7. A method according to claim 6, wherein said M-CSF is M-CSF-1.

8. A method according to claim 7, wherein the activity of said host cell-effecting factor is reduced by physically sequestering said host cell-effecting factor.

9. A method according to claim 8, wherein said physically sequestering is achieved by binding one or more antibodies to said host cell-effecting factor.

10. A method according to claim 9, wherein each of said antibodies specifically binds to a macrophage colony stimulating factor.

11. A method according to claim 10, wherein said macrophage colony stimulating factor is M-CSF-1.

12. A method according to claim 9, wherein one or more of said antibodies is monoclonally derived.

13. A method according to claim 1, wherein inhibiting said host cell angiogenic effect is accomplished by creating for said cell population an environment substantially free of activated macrophages.

14. A method according to claim 13, wherein said environment substantially free of activated macrophages is created by depleting the environment of activated macrophages, inhibiting the activation of macrophages in said environment, and/or inhibiting monocyte recruitment to said environment.

15. A method according to claim 14, wherein said environment of activated macrophages is depleted by administering into said environment an agent that is selectively cytotoxic for activated macrophages.

16. A method according to claim 15, wherein said selectively toxic agent is one or more diphosphanate.

17. A method according to claim 16, wherein said diphosphanate is etidronate disodium, or (3-amino-lhydroxy-propylidene)-l, 1 -diphosphanate.

18. A method according to claim 15, wherein said agent is selectively targeted to said cell population.

19. A method according to claim 15, wherein said agent is encapsulated.

20. A method according to claim 19, wherein said capsule is a liposome, or liposphere.

21. A method according to claim 13, wherein activation of macrophages in said environment is inhibited by administration of one or more small molecule mimetics, M-CSF blocking agents, anti-M-CSF receptor antibodies, M-CSF antagonists or M-CSF receptor antagonists.

22. A method according to claim 21, wherein said anti-M-CSF antibodies are one or more of 5A1 or those secreted by cell lines depostied and assigned ATCC Nos. HB-8208 and HB-8207.

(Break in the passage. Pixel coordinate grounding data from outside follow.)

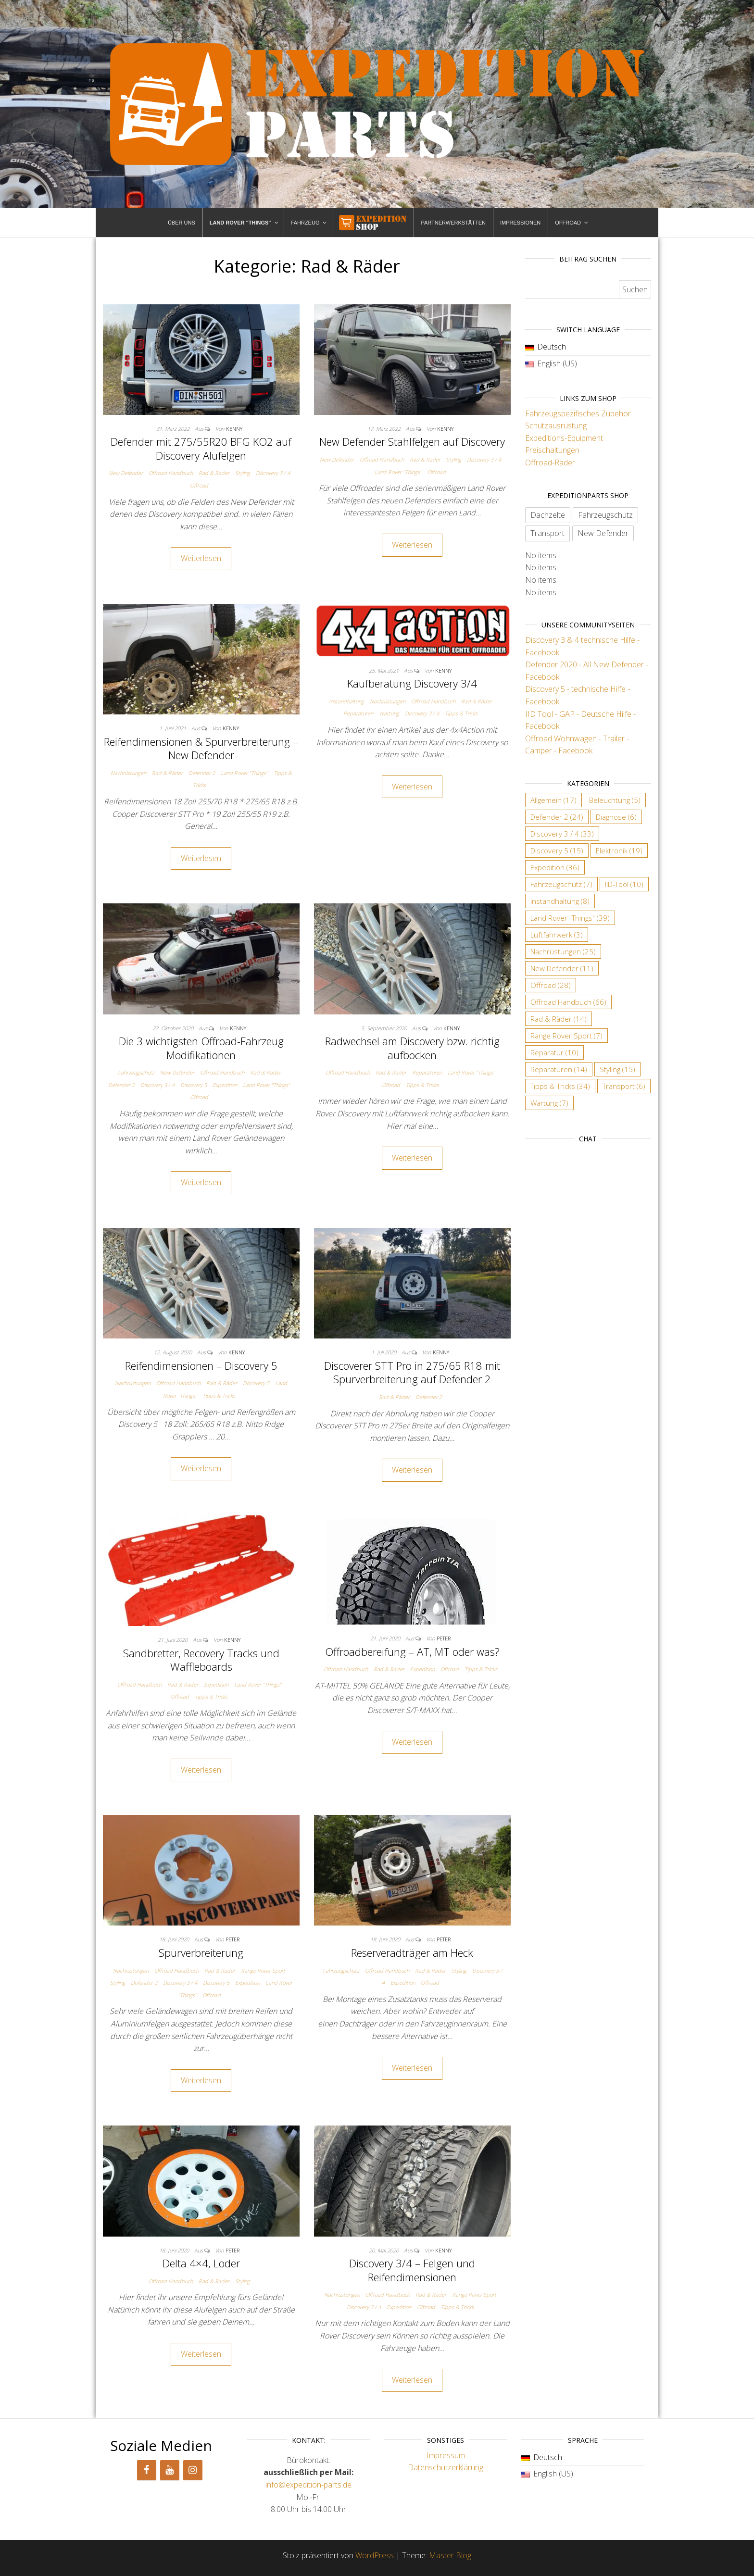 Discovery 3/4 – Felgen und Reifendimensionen (412, 2270)
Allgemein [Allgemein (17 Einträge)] (553, 800)
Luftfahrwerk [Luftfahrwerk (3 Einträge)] (556, 934)
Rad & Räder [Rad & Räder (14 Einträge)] (558, 1019)
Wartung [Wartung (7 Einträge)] (549, 1103)
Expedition (225, 1084)
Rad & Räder (214, 472)
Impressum (446, 2455)
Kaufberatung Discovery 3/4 (412, 683)
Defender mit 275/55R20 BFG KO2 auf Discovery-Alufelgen (201, 448)
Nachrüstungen (128, 772)
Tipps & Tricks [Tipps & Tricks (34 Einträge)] (560, 1086)
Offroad (199, 485)
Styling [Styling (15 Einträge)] (617, 1069)
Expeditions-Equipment (564, 438)
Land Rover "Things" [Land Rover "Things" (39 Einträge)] (570, 918)
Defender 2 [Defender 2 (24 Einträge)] (556, 817)
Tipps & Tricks (461, 713)
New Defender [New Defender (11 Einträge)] (561, 968)
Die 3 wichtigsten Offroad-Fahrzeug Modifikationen (201, 1048)
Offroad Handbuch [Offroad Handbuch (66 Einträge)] (568, 1002)
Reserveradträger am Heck (412, 1952)
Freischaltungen (552, 450)
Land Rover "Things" (398, 471)
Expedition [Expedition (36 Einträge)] (554, 867)
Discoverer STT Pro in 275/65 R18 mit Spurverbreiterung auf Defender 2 (412, 1372)
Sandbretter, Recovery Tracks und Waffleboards (201, 1660)
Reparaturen (358, 713)
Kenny (234, 428)
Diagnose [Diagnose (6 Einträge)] (616, 817)
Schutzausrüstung (556, 425)
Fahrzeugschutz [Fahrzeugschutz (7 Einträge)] (561, 884)
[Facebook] (146, 2470)
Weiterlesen (201, 558)
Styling (242, 472)
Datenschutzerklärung (445, 2467)
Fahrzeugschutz (136, 1072)
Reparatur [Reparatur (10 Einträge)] (554, 1052)
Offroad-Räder (550, 462)
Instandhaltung (346, 701)
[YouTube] (169, 2470)
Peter (444, 1638)
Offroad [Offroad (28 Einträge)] (550, 985)
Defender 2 (201, 772)
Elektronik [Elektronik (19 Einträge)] (619, 850)
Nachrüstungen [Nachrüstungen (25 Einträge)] (563, 951)
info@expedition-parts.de (308, 2484)
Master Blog (450, 2555)
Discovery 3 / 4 (273, 472)
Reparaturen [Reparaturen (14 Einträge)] (558, 1069)
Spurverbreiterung (201, 1952)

23. A method according to claim 13, wherein recruitment of monocytes in said environment is inhibited by administration of one or more antibodies, small molecule mimetcs, or monocyte rolling preventing agents.

24. A method according to claim 23, wherein said antibody is anti- CD 18 or anti-CD29.

25. A method according to claim 23, wherein said monocyte rolling preventing agents comprise anti-P selectin antibodies, anti-E- selectin antibodies or selectin antagonists.

26. A method according to claim 1, wherein said cell population comprises a tumor, wound-surrounding cells, or cells characteristic of a proliferative disorder.

27. A method according to claim 1, wherein inhibiting said host cell angiogenic effect is accomplished by inhibiting M-CSF gene expression.

28. A method according to claim 27, wherein inhibiting said M-CSF gene expression is accomplished by binding one or more anti-sense oligonucleotides to a sense-strand of a DNA encoding said M-CSF gene.

29. A method according to claim 27, wherein inhibiting said M-CSF gene expression is accomplished by infecting a M-CSF -producing cell with a retrovirus or adeno virus.